The RBC membrane acts as the main control of the cell’s morphology and mechanics [15-16]. Various external agents (drugs, changes in the medium pH or temperature) can alter the erythrocytes’ shape [17]. Mechanisms of erythrocyte-echinocyte transformation involve redistribution of the bilayer lipids [18], modification of Donnan equilibrium and interaction of band 3 protein under the influence of different external factors [19]. Echinocyte formation is most likely caused by the reorientation of endofacial aminophospholipids towards the outer leaflet of the bilayer, suggesting participation of the electric charges to the phospholipid polar head groups [20-21]. Such cell deformations were attributed by other authors to the medium hypertonicity induced by ion concentration gradients in the spatially non-uniform alternating electric fields [22]. Na+ concentration inside the human red blood cells was sensibly reduced when the cells were exposed to weak alternating electric fields of different frequencies [23].

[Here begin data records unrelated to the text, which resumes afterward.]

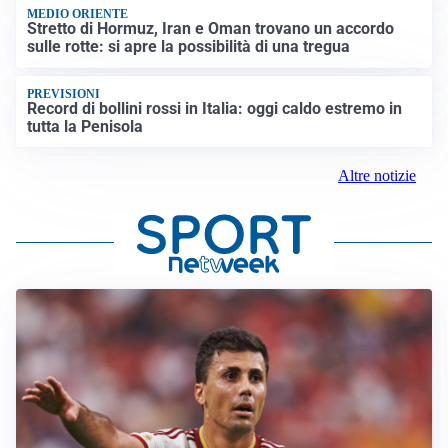
MEDIO ORIENTE
Stretto di Hormuz, Iran e Oman trovano un accordo
sulle rotte: si apre la possibilità di una tregua
PREVISIONI
Record di bollini rossi in Italia: oggi caldo estremo in
tutta la Penisola
Altre notizie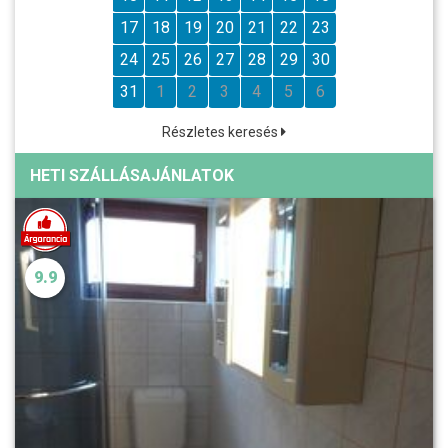
17
18
19
20
21
22
23
24
25
26
27
28
29
30
31
1
2
3
4
5
6
Részletes keresés
HETI SZÁLLÁSAJÁNLATOK
9.9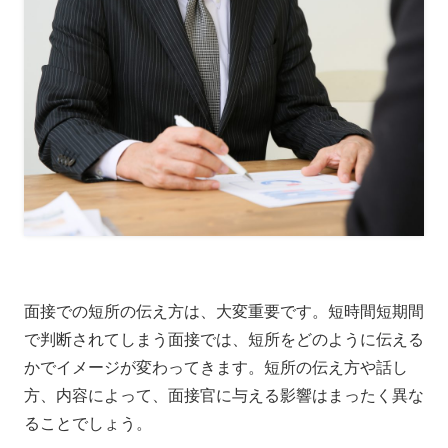
面接での短所の伝え方は、大変重要です。
短時間短期間
で判断されてしまう面接では、短所をどのように伝える
かでイメージが変わってきます。短所の伝え方や話し
方、内容によって、面接官に与える影響はまったく異な
る
ことでしょう。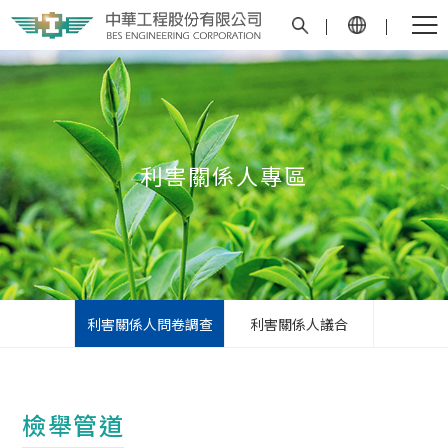
利害關係人專區
利害關係人問卷調查
利害關係人議合
檢舉管道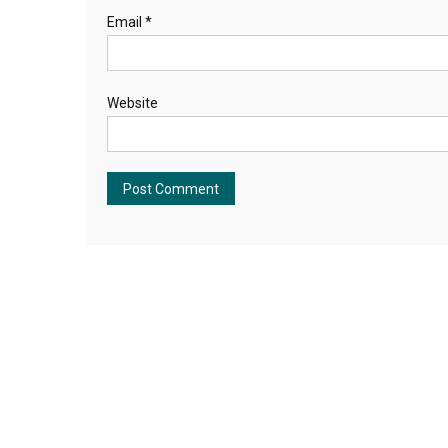
Email
*
Website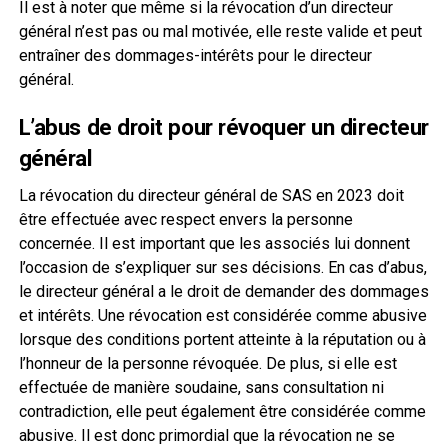
Il est à noter que même si la révocation d’un directeur
général n’est pas ou mal motivée, elle reste valide et peut
entraîner des dommages-intérêts pour le directeur
général.
L’abus de droit pour révoquer un directeur
général
La révocation du directeur général de SAS en 2023 doit
être effectuée avec respect envers la personne
concernée. Il est important que les associés lui donnent
l’occasion de s’expliquer sur ses décisions. En cas d’abus,
le directeur général a le droit de demander des dommages
et intérêts. Une révocation est considérée comme abusive
lorsque des conditions portent atteinte à la réputation ou à
l’honneur de la personne révoquée. De plus, si elle est
effectuée de manière soudaine, sans consultation ni
contradiction, elle peut également être considérée comme
abusive. Il est donc primordial que la révocation ne se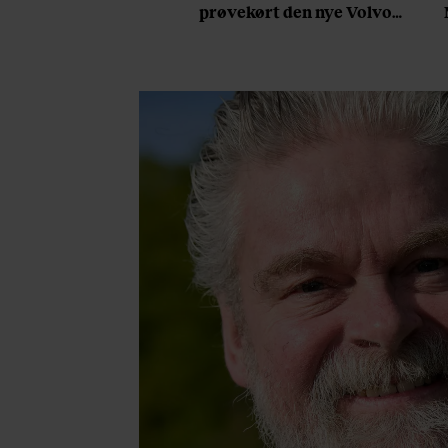
prøvekørt den nye Volvo
EX60: ”Den kører som et
svensk eventyr”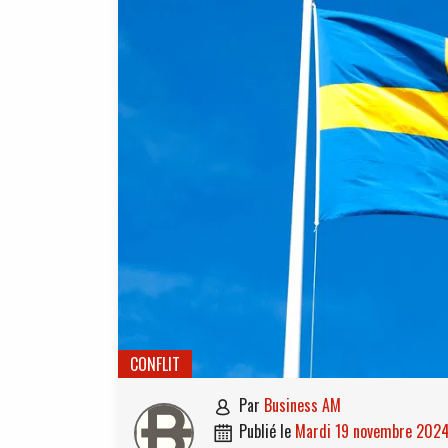
CONFLIT
par
Business AM

publié le
mardi 19 novembre 202
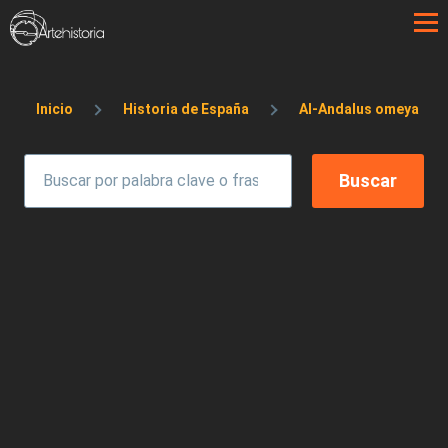
Pasar al contenido principal
Sobrescribir enlaces de ayuda a la 
Inicio
Historia de España
Al-Andalus omeya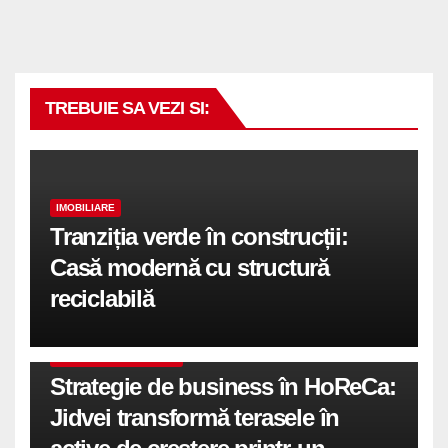
TREBUIE SA VEZI SI:
IMOBILIARE
Tranziția verde în construcții:
Casă modernă cu structură
reciclabilă
COMUNICATE DE PRESA
Strategie de business în HoReCa:
Jidvei transformă terasele în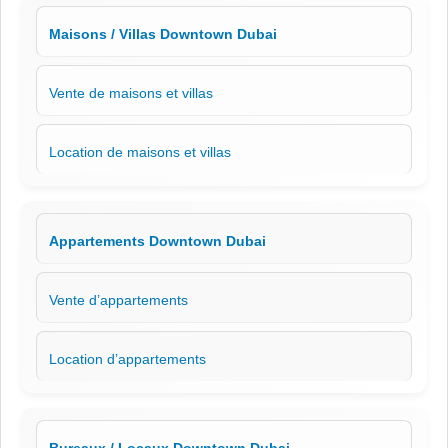
Maisons / Villas Downtown Dubai
Vente de maisons et villas
Location de maisons et villas
Appartements Downtown Dubai
Vente d’appartements
Location d’appartements
Bureaux / Locaux Downtown Dubai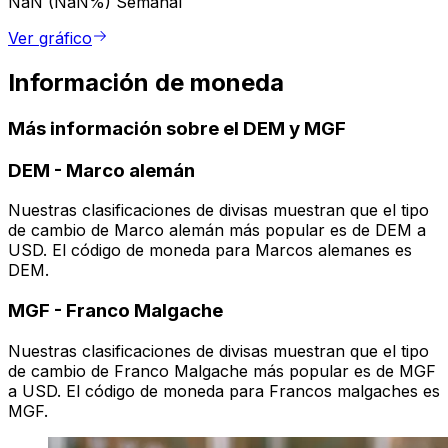
NaN (NaN%)
Semanal
Ver gráfico
Información de moneda
Más información sobre el DEM y MGF
DEM
-
Marco alemán
Nuestras clasificaciones de divisas muestran que el tipo
de cambio de Marco alemán más popular es de DEM a
USD. El código de moneda para Marcos alemanes es
DEM.
MGF
-
Franco Malgache
Nuestras clasificaciones de divisas muestran que el tipo
de cambio de Franco Malgache más popular es de MGF
a USD. El código de moneda para Francos malgaches es
MGF.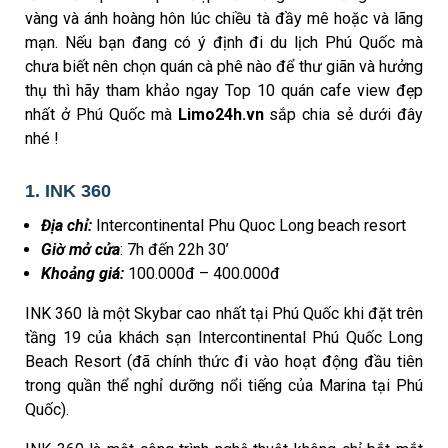
vàng và ánh hoàng hôn lúc chiều tà đầy mê hoặc và lãng
mạn. Nếu bạn đang có ý định đi du lịch Phú Quốc mà
chưa biết nên chọn quán cà phê nào để thư giãn và hưởng
thụ thì hãy tham khảo ngay Top 10 quán cafe view đẹp
nhất ở Phú Quốc mà
Limo24h.vn
sắp chia sẻ dưới đây
nhé !
1. INK 360
Địa chỉ:
Intercontinental Phu Quoc Long beach resort
Giờ mở cửa
: 7h đến 22h 30’
Khoảng giá:
100.000đ – 400.000đ
INK 360 là một Skybar cao nhất tại Phú Quốc khi đặt trên
tầng 19 của khách sạn Intercontinental Phú Quốc Long
Beach Resort (đã chính thức đi vào hoạt động đầu tiên
trong quần thể nghỉ dưỡng nổi tiếng của Marina tại Phú
Quốc).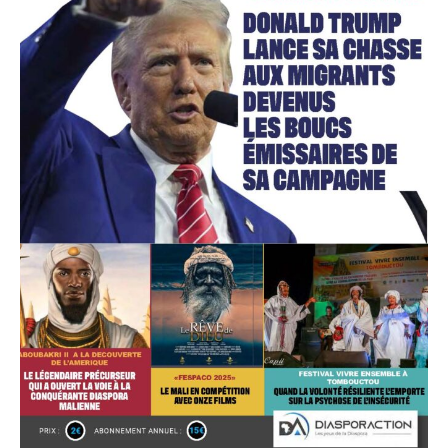
Accès gratuit
Gratuit
/accès limité
Quelques articles
Annonces
Tous les articles
Le magazine
CHOISIR LE FORFAIT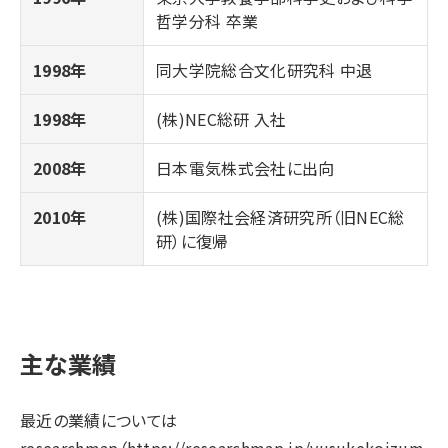
哲学分科 卒業
1998年
同大学院総合文化研究科 中退
1998年
(株)NEC総研 入社
2008年
日本電気株式会社に出向
2010年
(株)国際社会経済研究所（旧NEC総
研）に復帰
主な業績
最近の業績については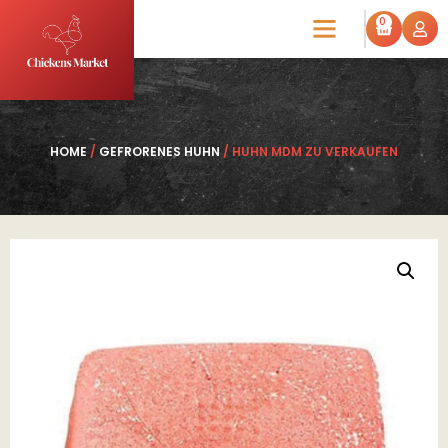
0
HOME
/
GEFRORENES HUHN
/ HUHN MDM ZU VERKAUFEN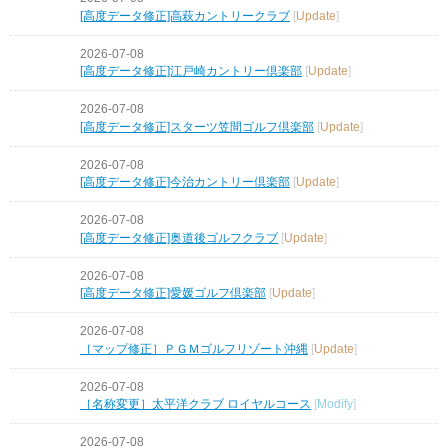
[高度データ修正]高萩カントリークラブ
[
Update
]
2026-07-08
[高度データ修正]江戸崎カントリー倶楽部
[
Update
]
2026-07-08
[高度データ修正]スターツ笠間ゴルフ倶楽部
[
Update
]
2026-07-08
[高度データ修正]今治カントリー倶楽部
[
Update
]
2026-07-08
[高度データ修正]奥道後ゴルフクラブ
[
Update
]
2026-07-08
[高度データ修正]愛媛ゴルフ倶楽部
[
Update
]
2026-07-08
［マップ修正］ＰＧＭゴルフリゾート沖縄
[
Update
]
2026-07-08
［名称変更］太平洋クラブ ロイヤルコース
[
Modify
]
2026-07-08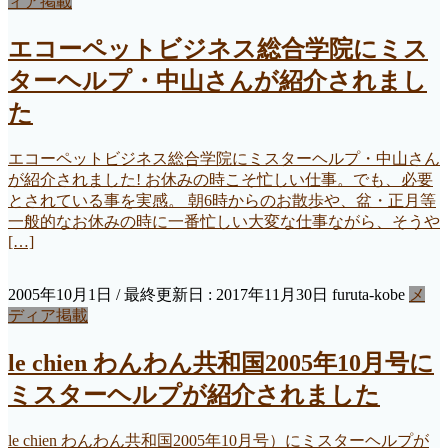
ィア掲載
エコーペットビジネス総合学院にミス
ターヘルプ・中山さんが紹介されまし
た
エコーペットビジネス総合学院にミスターヘルプ・中山さん
が紹介されました! お休みの時こそ忙しい仕事。でも、必要
とされている事を実感。 朝6時からのお散歩や、盆・正月等
一般的なお休みの時に一番忙しい大変な仕事ながら、そうや
[…]
2005年10月1日
/ 最終更新日 :
2017年11月30日
furuta-kobe
メ
ディア掲載
le chien わんわん共和国2005年10月号に
ミスターヘルプが紹介されました
le chien わんわん共和国2005年10月号）にミスターヘルプが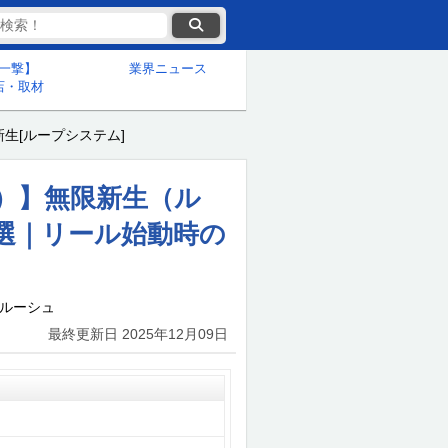
一撃】
業界ニュース
店・取材
新生[ループシステム]
）】無限新生（ル
選｜リール始動時の
ルルーシュ
最終更新日
2025年12月09日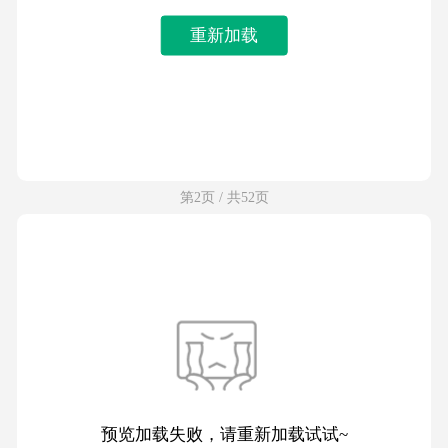
重新加载
第2页 / 共52页
预览加载失败，请重新加载试试~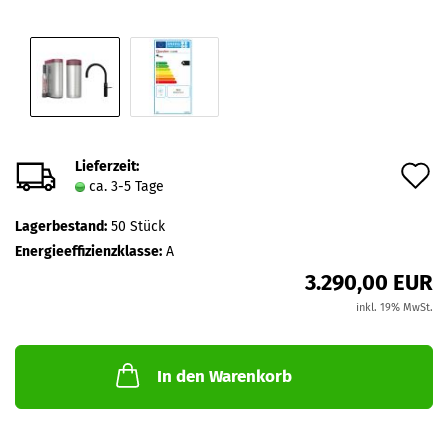
Lieferzeit:
A
ca. 3-5 Tage
d
Lagerbestand:
50
Stück
M
Energieeffizienzklasse:
A
3.290,00 EUR
inkl. 19% MwSt.
In den Warenkorb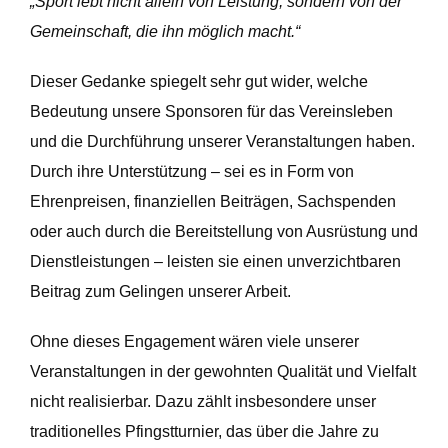
„Sport lebt nicht allein von Leistung, sondern von der
Gemeinschaft, die ihn möglich macht.“
Dieser Gedanke spiegelt sehr gut wider, welche
Bedeutung unsere Sponsoren für das Vereinsleben
und die Durchführung unserer Veranstaltungen haben.
Durch ihre Unterstützung – sei es in Form von
Ehrenpreisen, finanziellen Beiträgen, Sachspenden
oder auch durch die Bereitstellung von Ausrüstung und
Dienstleistungen – leisten sie einen unverzichtbaren
Beitrag zum Gelingen unserer Arbeit.
Ohne dieses Engagement wären viele unserer
Veranstaltungen in der gewohnten Qualität und Vielfalt
nicht realisierbar. Dazu zählt insbesondere unser
traditionelles Pfingstturnier, das über die Jahre zu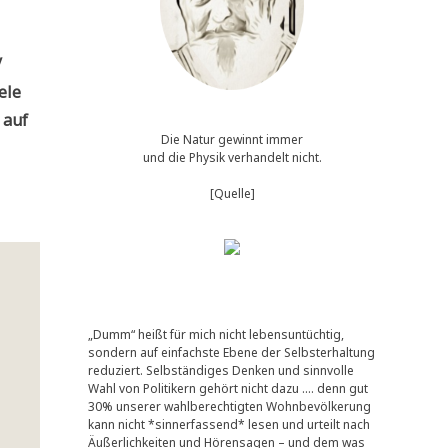
/
­le
n auf
Die Natur gewinnt immer
und die Physik verhandelt nicht.
[Quelle]
„Dumm“ heißt für mich nicht lebensuntüchtig,
sondern auf einfachste Ebene der Selbsterhaltung
reduziert. Selbständiges Denken und sinnvolle
Wahl von Politikern gehört nicht dazu …. denn gut
30% unserer wahlberechtigten Wohnbevölkerung
kann nicht *sinnerfassend* lesen und urteilt nach
Äußerlichkeiten und Hörensagen – und dem was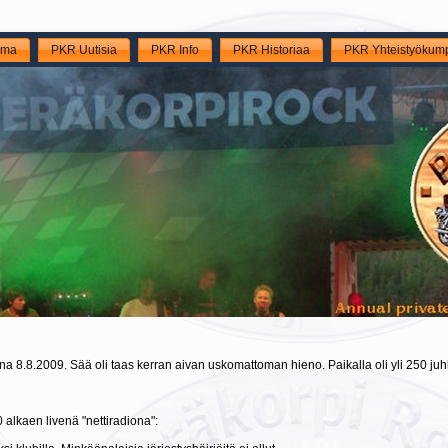
lma
PKR Uutisia
PKR Info
PKR Historiaa
PKR Yhteistyökump
 8.8.2009. Sää oli taas kerran aivan uskomattoman hieno. Paikalla oli yli 250 juhl
alkaen livenä "nettiradiona":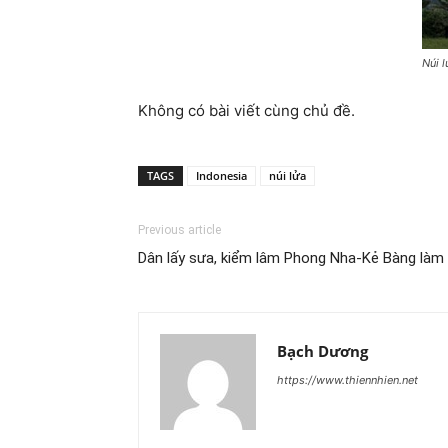
Núi 
Không có bài viết cùng chủ đề.
TAGS
Indonesia
núi lửa
Previous article
Dân lấy sưa, kiểm lâm Phong Nha-Kẻ Bàng làm
Bạch Dương
https://www.thiennhien.net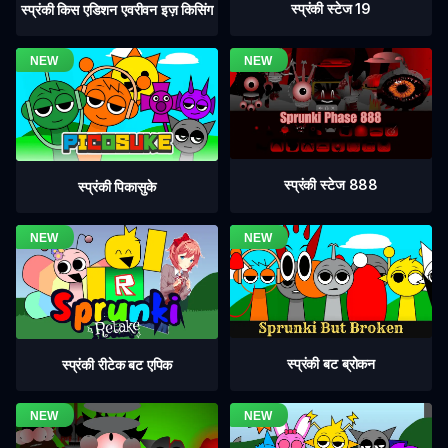
स्प्रंकी स्टेज 19
स्प्रंकी किस एडिशन एवरीवन इज़ किसिंग
स्प्रंकी स्टेज 888
स्प्रंकी पिकासुके
स्प्रंकी बट ब्रोकन
स्प्रंकी रीटेक बट एपिक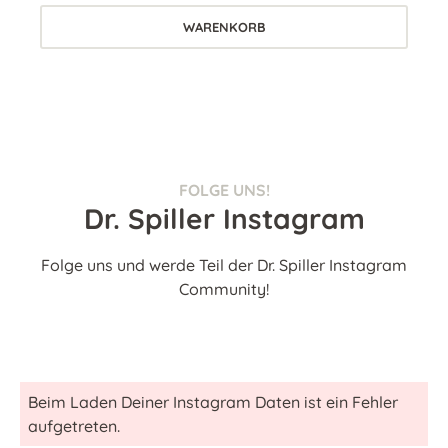
WARENKORB
FOLGE UNS!
Dr. Spiller Instagram
Folge uns und werde Teil der Dr. Spiller Instagram
Community!
Beim Laden Deiner Instagram Daten ist ein Fehler
aufgetreten.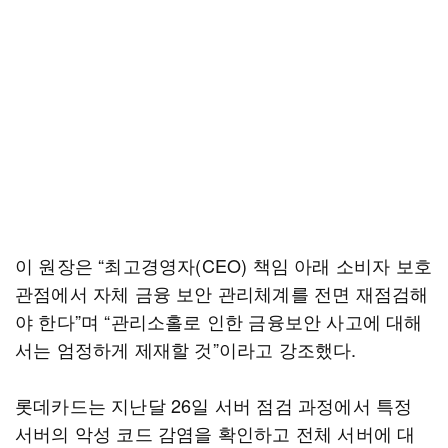
이 원장은 “최고경영자(CEO) 책임 아래 소비자 보호
관점에서 자체 금융 보안 관리체계를 전면 재점검해
야 한다”며 “관리소홀로 인한 금융보안 사고에 대해
서는 엄정하게 제재할 것”이라고 강조했다.
롯데카드는 지난달 26일 서버 점검 과정에서 특정
서버의 악성 코드 감염을 확인하고 전체 서버에 대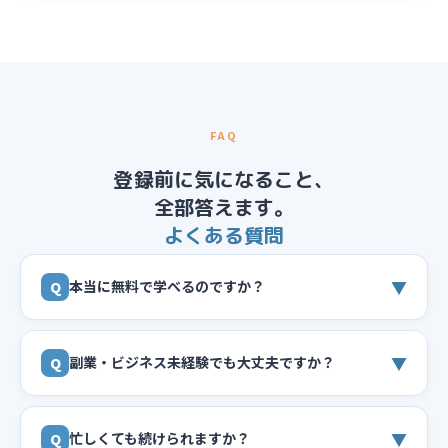
FAQ
登録前に気になること、
全部答えます。
よくある質問
▼
本当に無料で学べるのですか？
Q
▼
副業・ビジネス未経験でも大丈夫ですか？
Q
▼
忙しくても続けられますか？
Q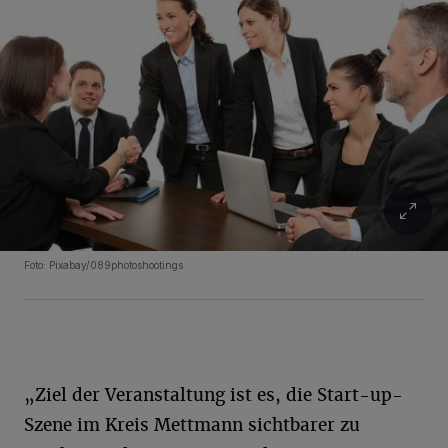
Foto: Pixabay/089photoshootings
„Ziel der Veranstaltung ist es, die Start-up-
Szene im Kreis Mettmann sichtbarer zu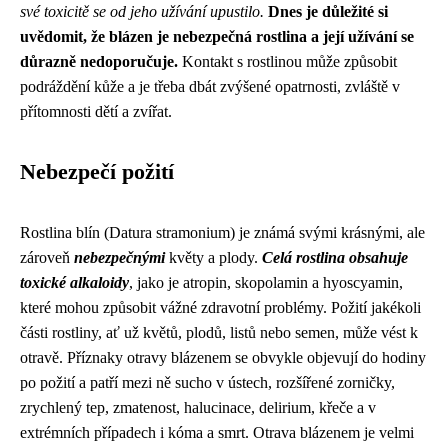
své toxicitě se od jeho užívání upustilo.
Dnes je důležité si
uvědomit, že blázen je nebezpečná rostlina a její užívání se
důrazně nedoporučuje.
Kontakt s rostlinou může způsobit
podráždění kůže a je třeba dbát zvýšené opatrnosti, zvláště v
přítomnosti dětí a zvířat.
Nebezpečí požití
Rostlina blín (Datura stramonium) je známá svými krásnými, ale
zároveň
nebezpečnými
květy a plody.
Celá rostlina obsahuje
toxické alkaloidy
, jako je atropin, skopolamin a hyoscyamin,
které mohou způsobit vážné zdravotní problémy. Požití jakékoli
části rostliny, ať už květů, plodů, listů nebo semen, může vést k
otravě. Příznaky otravy blázenem se obvykle objevují do hodiny
po požití a patří mezi ně sucho v ústech, rozšířené zorničky,
zrychlený tep, zmatenost, halucinace, delirium, křeče a v
extrémních případech i kóma a smrt. Otrava blázenem je velmi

The echinocyte cell stores the least electromagnetic energy and therefore from an energetic perspective it seems to be the most stable structure [24-25].

Our results concur with other studies that reported changes in proton transport through water under the influence of electric fields [26].

Conclusions

Our results prove that there is a small but statistically significant effect of the RBC exposure to alternating electric current on cell diameters. An exponential increase in the cells diameters was observed prior to stabilization to a maximal plateau after approximately 3 hours. This effect, although observable in all current-stimulated samples, was highly variable in magnitude.

Our results indicate that exposure to electric current is positively and strongly correlated with the percentage of echinocytes in a duration-dependent manner: the more exposure to current, the higher the proportion of echinocytes. There is a strong and statistically significant correlation between electric current exposure and permeability to water as measured by 1H-NMR spectroscopy.

Following interactions between electric current and RBC membrane certain modifications were observed in the erythrocyte structure. We attribute the increased cell size to a higher permeability to water and a decreased tonicity. This leads to the transformation of the RBCs into echinocytes.